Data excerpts
════

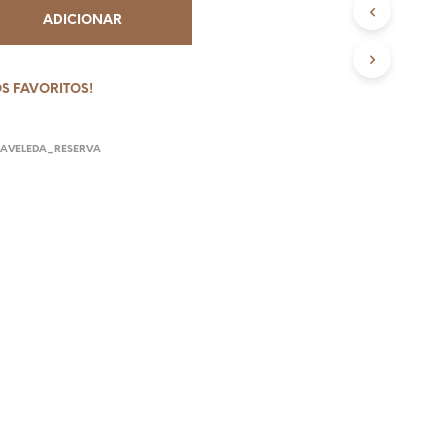
N
ADICIONAR
V
I
O
S FAVORITOS!
G
R
AVELEDA_RESERVA
Á
T
I
S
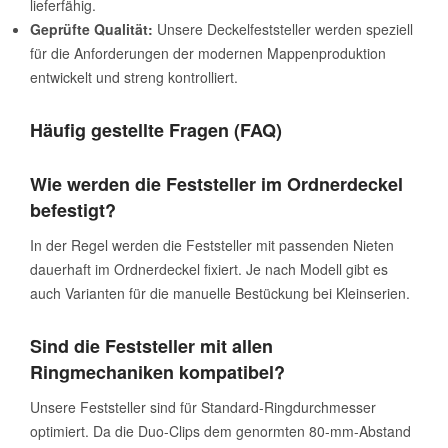
lieferfähig.
Geprüfte Qualität:
Unsere Deckelfeststeller werden speziell
für die Anforderungen der modernen Mappenproduktion
entwickelt und streng kontrolliert.
Häufig gestellte Fragen (FAQ)
Wie werden die Feststeller im Ordnerdeckel
befestigt?
In der Regel werden die Feststeller mit passenden Nieten
dauerhaft im Ordnerdeckel fixiert. Je nach Modell gibt es
auch Varianten für die manuelle Bestückung bei Kleinserien.
Sind die Feststeller mit allen
Ringmechaniken kompatibel?
Unsere Feststeller sind für Standard-Ringdurchmesser
optimiert. Da die Duo-Clips dem genormten 80-mm-Abstand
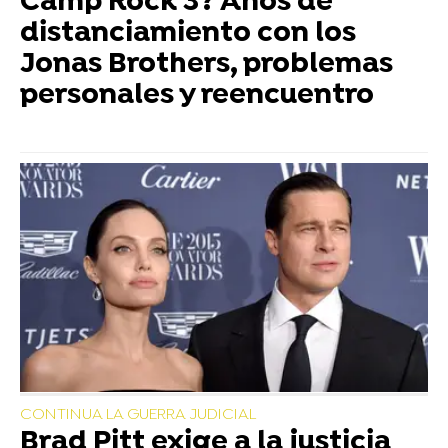
Camp Rock 3? Años de
distanciamiento con los
Jonas Brothers, problemas
personales y reencuentro
CONTINUA LA GUERRA JUDICIAL
Brad Pitt exige a la justicia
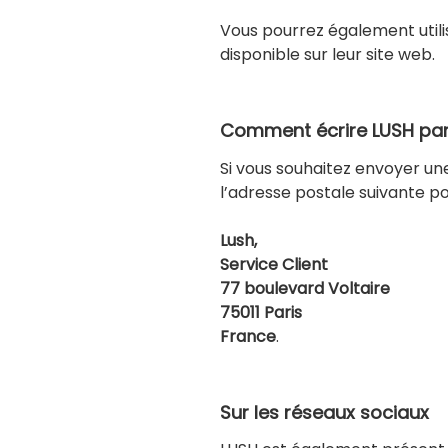
Vous pourrez également utili
disponible sur leur site web.
Comment écrire LUSH par 
Si vous souhaitez envoyer une
l’adresse postale suivante po
Lush,
Service Client
77 boulevard Voltaire
75011 Paris
France
.
Sur les réseaux sociaux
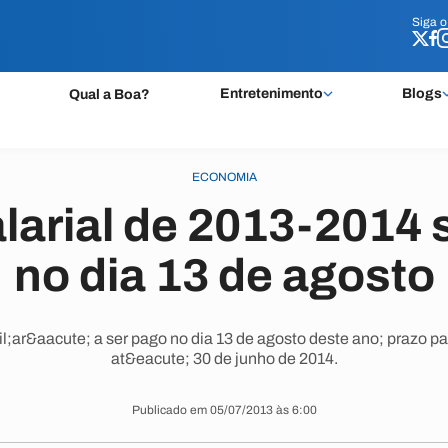
Siga 
Siga 
Entretenimento
Blogs
Qual a Boa?
ECONOMIA
larial de 2013-2014 
no dia 13 de agosto
;ar&aacute; a ser pago no dia 13 de agosto deste ano; prazo p
at&eacute; 30 de junho de 2014.
Publicado em 05/07/2013 às 6:00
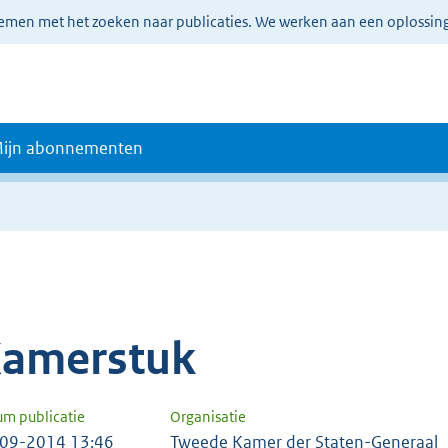
lemen met het zoeken naar publicaties. We werken aan een oplossin
ijn abonnementen
amerstuk
um publicatie
Organisatie
09-2014 13:46
Tweede Kamer der Staten-Generaal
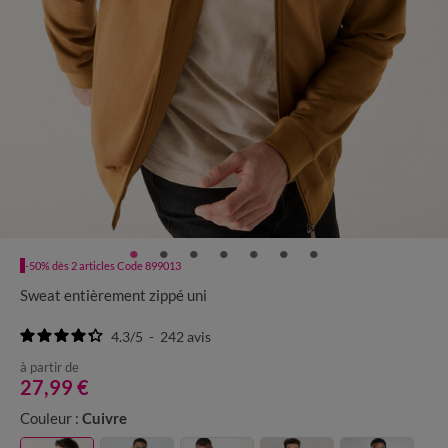
-50% dès 2 articles Code 899013
Sweat entièrement zippé uni
4.3
/
5
-
242
avis
à partir de
27,99 €
Couleur :
Cuivre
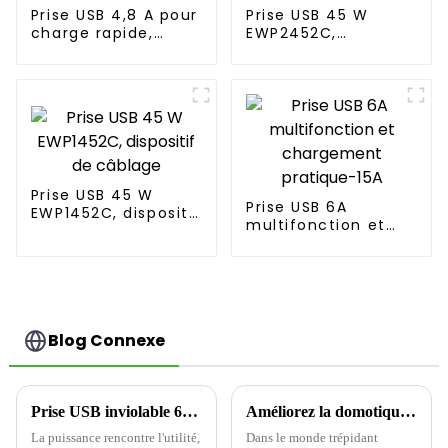
Prise USB 4,8 A pour
Prise USB 45 W
charge rapide,
EWP2452C,
sortie multiport 20
dispositif de
A
câblage
Prise USB 45 W
Prise USB 6A
EWP1452C, dispositif
multifonction et
de câblage
chargement
pratique-15A
Blog Connexe
Prise USB inviolable 65 W 20 A : la puissance rencontre l'utilité
Améliorez la domotique avec des prises Wi-Fi intelligentes
La puissance rencontre l'utilité,
Dans le monde trépidant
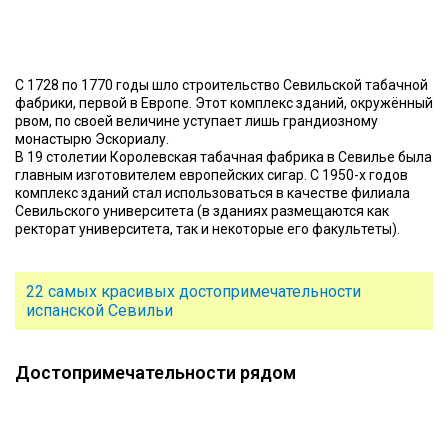
С 1728 по 1770 годы шло строительство Севильской табачной
фабрики, первой в Европе. Этот комплекс зданий, окружённый
рвом, по своей величине уступает лишь грандиозному
монастырю Эскориалу.
В 19 столетии Королевская табачная фабрика в Севилье была
главным изготовителем европейских сигар. С 1950-х годов
комплекс зданий стал использоваться в качестве филиала
Севильского университета (в зданиях размещаются как
ректорат университета, так и некоторые его факультеты).
22 самых красивых достопримечательности
испанской Севильи
Достопримечательности рядом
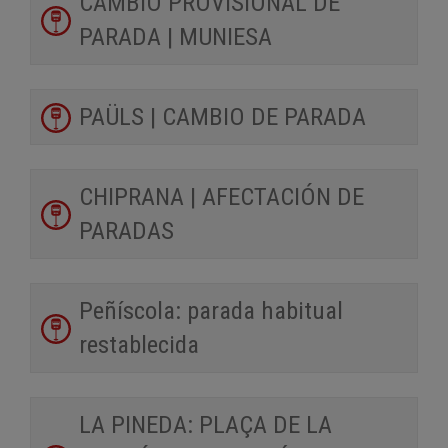
CAMBIO PROVISIONAL DE
PARADA | MUNIESA
PAÜLS | CAMBIO DE PARADA
CHIPRANA | AFECTACIÓN DE
PARADAS
Peñíscola: parada habitual
restablecida
LA PINEDA: PLAÇA DE LA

════

■ Required action ■
Going through the entries above, show each line that contains "комплекс".

■ Result for this task ■
фабрики, первой в Европе. Этот комплекс зданий, окружённый
комплекс зданий стал использоваться в качестве филиала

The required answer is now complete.